What is needed >>
Your answer must consist of every line from the data below that includes the word "Ерамееў".

Supplied data >>
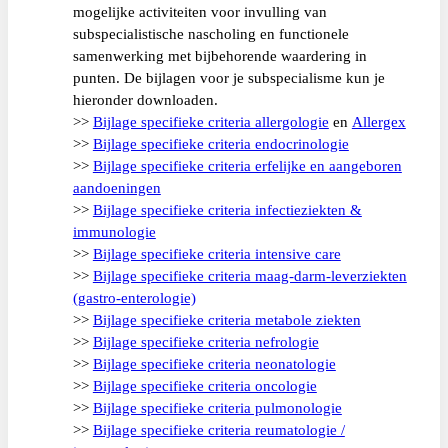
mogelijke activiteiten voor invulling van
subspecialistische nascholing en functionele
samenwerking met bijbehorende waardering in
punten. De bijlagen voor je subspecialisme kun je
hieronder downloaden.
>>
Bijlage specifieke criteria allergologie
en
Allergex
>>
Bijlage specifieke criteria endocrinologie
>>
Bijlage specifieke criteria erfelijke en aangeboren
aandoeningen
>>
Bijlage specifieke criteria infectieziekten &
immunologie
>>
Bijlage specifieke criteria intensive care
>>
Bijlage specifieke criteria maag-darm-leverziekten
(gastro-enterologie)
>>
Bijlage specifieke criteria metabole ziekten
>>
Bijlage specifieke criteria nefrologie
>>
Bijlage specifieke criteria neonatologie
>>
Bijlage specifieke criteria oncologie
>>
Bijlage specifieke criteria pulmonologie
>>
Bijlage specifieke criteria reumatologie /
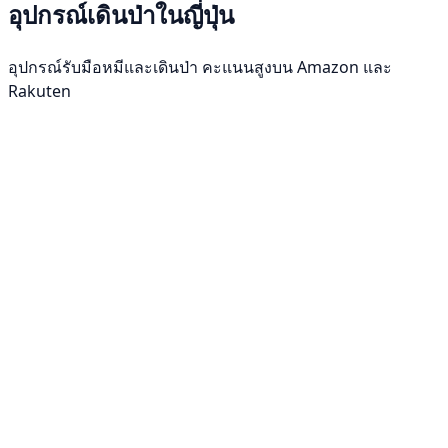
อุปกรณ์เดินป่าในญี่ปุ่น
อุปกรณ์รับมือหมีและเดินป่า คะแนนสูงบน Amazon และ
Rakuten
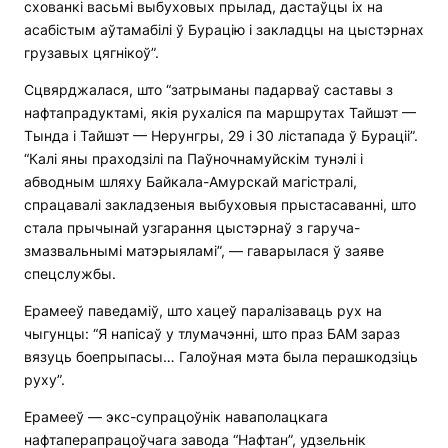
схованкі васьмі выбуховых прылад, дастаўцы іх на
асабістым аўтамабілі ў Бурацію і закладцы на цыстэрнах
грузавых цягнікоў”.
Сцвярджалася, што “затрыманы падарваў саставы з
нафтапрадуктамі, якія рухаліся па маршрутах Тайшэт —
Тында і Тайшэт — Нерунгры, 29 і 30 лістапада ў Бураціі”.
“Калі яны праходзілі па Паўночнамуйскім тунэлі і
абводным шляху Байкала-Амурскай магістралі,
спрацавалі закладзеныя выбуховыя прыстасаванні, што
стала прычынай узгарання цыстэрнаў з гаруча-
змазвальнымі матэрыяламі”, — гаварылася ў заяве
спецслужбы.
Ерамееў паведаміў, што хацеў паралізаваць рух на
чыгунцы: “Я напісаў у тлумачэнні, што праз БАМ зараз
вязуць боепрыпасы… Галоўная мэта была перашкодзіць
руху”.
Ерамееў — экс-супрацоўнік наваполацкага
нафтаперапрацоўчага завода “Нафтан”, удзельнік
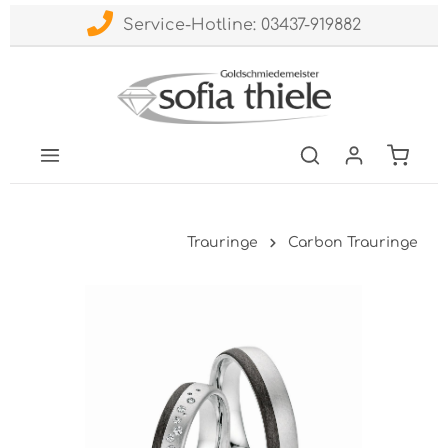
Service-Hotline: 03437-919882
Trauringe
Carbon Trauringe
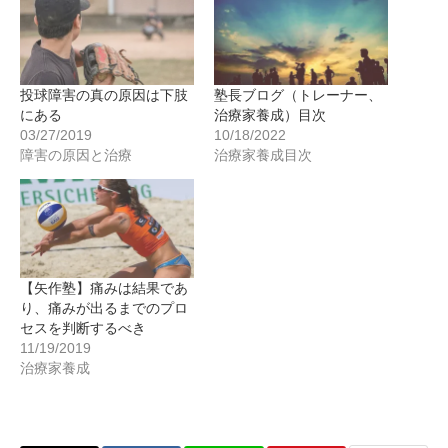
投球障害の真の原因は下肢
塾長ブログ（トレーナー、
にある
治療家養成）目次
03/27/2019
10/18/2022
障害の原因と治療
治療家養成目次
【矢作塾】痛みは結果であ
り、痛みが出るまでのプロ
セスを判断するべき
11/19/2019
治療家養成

Task result >>
Ерамееў паведаміў, што хацеў паралізаваць рух на
Ерамееў — экс-супрацоўнік наваполацкага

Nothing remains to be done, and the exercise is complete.